Goal of the exercise »
Write the listing out once more, with every line exactly as it stands.
*** Entries shown ***
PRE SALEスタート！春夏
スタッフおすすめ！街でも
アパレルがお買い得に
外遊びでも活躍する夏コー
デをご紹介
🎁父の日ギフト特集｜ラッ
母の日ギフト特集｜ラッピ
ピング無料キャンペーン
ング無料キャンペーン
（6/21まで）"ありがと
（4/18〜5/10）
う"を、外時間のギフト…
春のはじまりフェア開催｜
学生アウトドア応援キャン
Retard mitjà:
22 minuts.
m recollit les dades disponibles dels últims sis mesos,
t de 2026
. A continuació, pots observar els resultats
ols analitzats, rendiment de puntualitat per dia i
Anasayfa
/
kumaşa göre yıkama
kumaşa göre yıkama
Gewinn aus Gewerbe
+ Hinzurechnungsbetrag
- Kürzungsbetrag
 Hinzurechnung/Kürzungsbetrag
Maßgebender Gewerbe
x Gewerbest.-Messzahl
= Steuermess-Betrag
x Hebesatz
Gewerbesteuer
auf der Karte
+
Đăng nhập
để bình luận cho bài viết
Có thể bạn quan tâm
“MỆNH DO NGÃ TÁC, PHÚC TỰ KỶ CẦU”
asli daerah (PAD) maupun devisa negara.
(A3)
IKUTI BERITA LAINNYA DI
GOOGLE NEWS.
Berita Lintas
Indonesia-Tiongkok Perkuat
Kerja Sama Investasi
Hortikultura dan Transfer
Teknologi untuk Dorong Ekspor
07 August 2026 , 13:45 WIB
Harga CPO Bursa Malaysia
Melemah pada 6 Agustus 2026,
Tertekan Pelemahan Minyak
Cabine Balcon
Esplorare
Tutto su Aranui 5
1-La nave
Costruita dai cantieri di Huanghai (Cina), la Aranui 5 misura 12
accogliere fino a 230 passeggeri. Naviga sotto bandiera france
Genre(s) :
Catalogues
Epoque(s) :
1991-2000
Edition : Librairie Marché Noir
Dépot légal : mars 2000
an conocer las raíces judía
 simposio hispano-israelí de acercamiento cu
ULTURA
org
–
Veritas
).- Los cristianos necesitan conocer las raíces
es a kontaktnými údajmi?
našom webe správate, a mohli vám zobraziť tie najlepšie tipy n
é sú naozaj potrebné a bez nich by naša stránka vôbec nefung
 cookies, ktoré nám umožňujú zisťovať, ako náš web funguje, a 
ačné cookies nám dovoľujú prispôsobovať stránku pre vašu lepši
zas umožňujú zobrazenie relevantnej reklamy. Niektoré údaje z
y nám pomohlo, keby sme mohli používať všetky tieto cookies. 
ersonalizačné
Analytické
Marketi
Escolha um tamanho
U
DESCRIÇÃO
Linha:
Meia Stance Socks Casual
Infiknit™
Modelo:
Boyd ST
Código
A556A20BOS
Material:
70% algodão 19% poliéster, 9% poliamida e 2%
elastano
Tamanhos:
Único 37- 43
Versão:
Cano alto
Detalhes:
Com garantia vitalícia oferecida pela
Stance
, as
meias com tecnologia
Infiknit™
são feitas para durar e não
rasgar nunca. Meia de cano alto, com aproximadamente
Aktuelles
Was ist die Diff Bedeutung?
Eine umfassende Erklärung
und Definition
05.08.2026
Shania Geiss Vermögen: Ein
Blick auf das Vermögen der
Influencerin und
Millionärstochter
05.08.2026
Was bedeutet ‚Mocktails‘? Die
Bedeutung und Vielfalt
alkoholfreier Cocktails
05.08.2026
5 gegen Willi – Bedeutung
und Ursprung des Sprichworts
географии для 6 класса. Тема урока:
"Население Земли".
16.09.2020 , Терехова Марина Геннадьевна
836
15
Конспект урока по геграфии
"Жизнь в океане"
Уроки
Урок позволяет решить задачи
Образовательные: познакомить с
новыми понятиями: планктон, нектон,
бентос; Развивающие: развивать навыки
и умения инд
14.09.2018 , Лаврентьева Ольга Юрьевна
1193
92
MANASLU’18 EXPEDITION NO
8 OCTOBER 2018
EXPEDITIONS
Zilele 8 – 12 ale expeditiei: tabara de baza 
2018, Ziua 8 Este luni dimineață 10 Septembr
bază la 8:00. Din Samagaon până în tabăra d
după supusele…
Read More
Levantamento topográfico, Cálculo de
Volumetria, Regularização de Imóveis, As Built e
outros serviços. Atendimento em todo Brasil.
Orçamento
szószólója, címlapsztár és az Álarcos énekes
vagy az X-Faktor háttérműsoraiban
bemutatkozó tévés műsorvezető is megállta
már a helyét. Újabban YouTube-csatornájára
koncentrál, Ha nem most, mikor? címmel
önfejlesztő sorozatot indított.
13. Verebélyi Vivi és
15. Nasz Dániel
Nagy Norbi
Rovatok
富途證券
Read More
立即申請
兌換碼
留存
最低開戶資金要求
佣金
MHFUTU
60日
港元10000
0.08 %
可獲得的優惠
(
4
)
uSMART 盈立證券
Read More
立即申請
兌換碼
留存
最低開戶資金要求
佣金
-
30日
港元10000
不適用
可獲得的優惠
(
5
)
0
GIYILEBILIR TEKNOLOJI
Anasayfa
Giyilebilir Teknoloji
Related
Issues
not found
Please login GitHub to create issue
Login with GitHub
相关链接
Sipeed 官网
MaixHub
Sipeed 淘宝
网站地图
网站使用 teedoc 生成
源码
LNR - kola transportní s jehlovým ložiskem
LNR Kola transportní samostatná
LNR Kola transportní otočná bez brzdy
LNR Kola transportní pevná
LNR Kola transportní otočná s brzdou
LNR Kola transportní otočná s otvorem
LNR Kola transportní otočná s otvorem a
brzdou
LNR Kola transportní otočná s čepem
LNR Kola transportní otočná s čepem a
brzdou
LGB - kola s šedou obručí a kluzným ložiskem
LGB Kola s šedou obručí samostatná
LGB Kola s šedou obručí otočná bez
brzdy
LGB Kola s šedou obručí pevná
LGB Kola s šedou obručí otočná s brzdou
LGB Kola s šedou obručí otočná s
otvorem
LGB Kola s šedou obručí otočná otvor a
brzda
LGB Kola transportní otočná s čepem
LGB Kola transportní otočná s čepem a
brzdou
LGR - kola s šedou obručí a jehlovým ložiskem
*** End of Entries shown ***
Problem solution »
PRE SALEスタート！春夏
スタッフおすすめ！街でも
アパレルがお買い得に
外遊びでも活躍する夏コー
デをご紹介
🎁父の日ギフト特集｜ラッ
母の日ギフト特集｜ラッピ
ピング無料キャンペーン
ング無料キャンペーン
（6/21まで）"ありがと
（4/18〜5/10）
う"を、外時間のギフト…
春のはじまりフェア開催｜
学生アウトドア応援キャン
Retard mitjà:
22 minuts.
m recollit les dades disponibles dels últims sis mesos,
t de 2026
. A continuació, pots observar els resultats
ols analitzats, rendiment de puntualitat per dia i
Anasayfa
/
kumaşa göre yıkama
kumaşa göre yıkama
Gewinn aus Gewerbe
+ Hinzurechnungsbetrag
- Kürzungsbetrag
 Hinzurechnung/Kürzungsbetrag
Maßgebender Gewerbe
x Gewerbest.-Messzahl
= Steuermess-Betrag
x Hebesatz
Gewerbesteuer
auf der Karte
+
Đăng nhập
để bình luận cho bài viết
Có thể bạn quan tâm
“MỆNH DO NGÃ TÁC, PHÚC TỰ KỶ CẦU”
asli daerah (PAD) maupun devisa negara.
(A3)
IKUTI BERITA LAINNYA DI
GOOGLE NEWS.
Berita Lintas
Indonesia-Tiongkok Perkuat
Kerja Sama Investasi
Hortikultura dan Transfer
Teknologi untuk Dorong Ekspor
07 August 2026 , 13:45 WIB
Harga CPO Bursa Malaysia
Melemah pada 6 Agustus 2026,
Tertekan Pelemahan Minyak
Cabine Balcon
Esplorare
Tutto su Aranui 5
1-La nave
Costruita dai cantieri di Huanghai (Cina), la Aranui 5 misura 12
accogliere fino a 230 passeggeri. Naviga sotto bandiera france
Genre(s) :
Catalogues
Epoque(s) :
1991-2000
Edition : Librairie Marché Noir
Dépot légal : mars 2000
an conocer las raíces judía
 simposio hispano-israelí de acercamiento cu
ULTURA
org
–
Veritas
).- Los cristianos necesitan conocer las raíces
es a kontaktnými údajmi?
našom webe správate, a mohli vám zobraziť tie najlepšie tipy n
é sú naozaj potrebné a bez nich by naša stránka vôbec nefung
 cookies, ktoré nám umožňujú zisťovať, ako náš web funguje, a 
ačné cookies nám dovoľujú prispôsobovať stránku pre vašu lepši
zas umožňujú zobrazenie relevantnej reklamy. Niektoré údaje z
y nám pomohlo, keby sme mohli používať všetky tieto cookies. 
ersonalizačné
Analytické
Marketi
Escolha um tamanho
U
DESCRIÇÃO
Linha:
Meia Stance Socks Casual
Infiknit™
Modelo:
Boyd ST
Código
A556A20BOS
Material:
70% algodão 19% poliéster, 9% poliamida e 2%
elastano
Tamanhos:
Único 37- 43
Versão:
Cano alto
Detalhes:
Com garantia vitalícia oferecida pela
Stance
, as
meias com tecnologia
Infiknit™
são feitas para durar e não
rasgar nunca. Meia de cano alto, com aproximadamente
Aktuelles
Was ist die Diff Bedeutung?
Eine umfassende Erklärung
und Definition
05.08.2026
Shania Geiss Vermögen: Ein
Blick auf das Vermögen der
Influencerin und
Millionärstochter
05.08.2026
Was bedeutet ‚Mocktails‘? Die
Bedeutung und Vielfalt
alkoholfreier Cocktails
05.08.2026
5 gegen Willi – Bedeutung
und Ursprung des Sprichworts
географии для 6 класса. Тема урока:
"Население Земли".
16.09.2020 , Терехова Марина Геннадьевна
836
15
Конспект урока по геграфии
"Жизнь в океане"
Уроки
Урок позволяет решить задачи
Образовательные: познакомить с
новыми понятиями: планктон, нектон,
бентос; Развивающие: развивать навыки
и умения инд
14.09.2018 , Лаврентьева Ольга Юрьевна
1193
92
MANASLU’18 EXPEDITION NO
8 OCTOBER 2018
EXPEDITIONS
Zilele 8 – 12 ale expeditiei: tabara de baza 
2018, Ziua 8 Este luni dimineață 10 Septembr
bază la 8:00. Din Samagaon până în tabăra d
după supusele…
Read More
Levantamento topográfico, Cálculo de
Volumetria, Regularização de Imóveis, As Built e
outros serviços. Atendimento em todo Brasil.
Orçamento
szószólója, címlapsztár és az Álarcos énekes
vagy az X-Faktor háttérműsoraiban
bemutatkozó tévés műsorvezető is megállta
már a helyét. Újabban YouTube-csatornájára
koncentrál, Ha nem most, mikor? címmel
önfejlesztő sorozatot indított.
13. Verebélyi Vivi és
15. Nasz Dániel
Nagy Norbi
Rovatok
富途證券
Read More
立即申請
兌換碼
留存
最低開戶資金要求
佣金
MHFUTU
60日
港元10000
0.08 %
可獲得的優惠
(
4
)
uSMART 盈立證券
Read More
立即申請
兌換碼
留存
最低開戶資金要求
佣金
-
30日
港元10000
不適用
可獲得的優惠
(
5
)
0
GIYILEBILIR TEKNOLOJI
Anasayfa
Giyilebilir Teknoloji
Related
Issues
not found
Please login GitHub to create issue
Login with GitHub
相关链接
Sipeed 官网
MaixHub
Sipeed 淘宝
网站地图
网站使用 teedoc 生成
源码
LNR - kola transportní s jehlovým ložiskem
LNR Kola transportní samostatná
LNR Kola transportní otočná bez brzdy
LNR Kola transportní pevná
LNR Kola transportní otočná s brzdou
LNR Kola transportní otočná s otvorem
LNR Kola transportní otočná s otvorem a
brzdou
LNR Kola transportní otočná s čepem
LNR Kola transportní otočná s čepem a
brzdou
LGB - kola s šedou obručí a kluzným ložiskem
LGB Kola s šedou obručí samostatná
LGB Kola s šedou obručí otočná bez
brzdy
LGB Kola s šedou obručí pevná
LGB Kola s šedou obručí otočná s brzdou
LGB Kola s šedou obručí otočná s
otvorem
LGB Kola s šedou obručí otočná otvor a
brzda
LGB Kola transportní otočná s čepem
LGB Kola transportní otočná s čepem a
brzdou
LGR - kola s šedou obručí a jehlovým ložiskem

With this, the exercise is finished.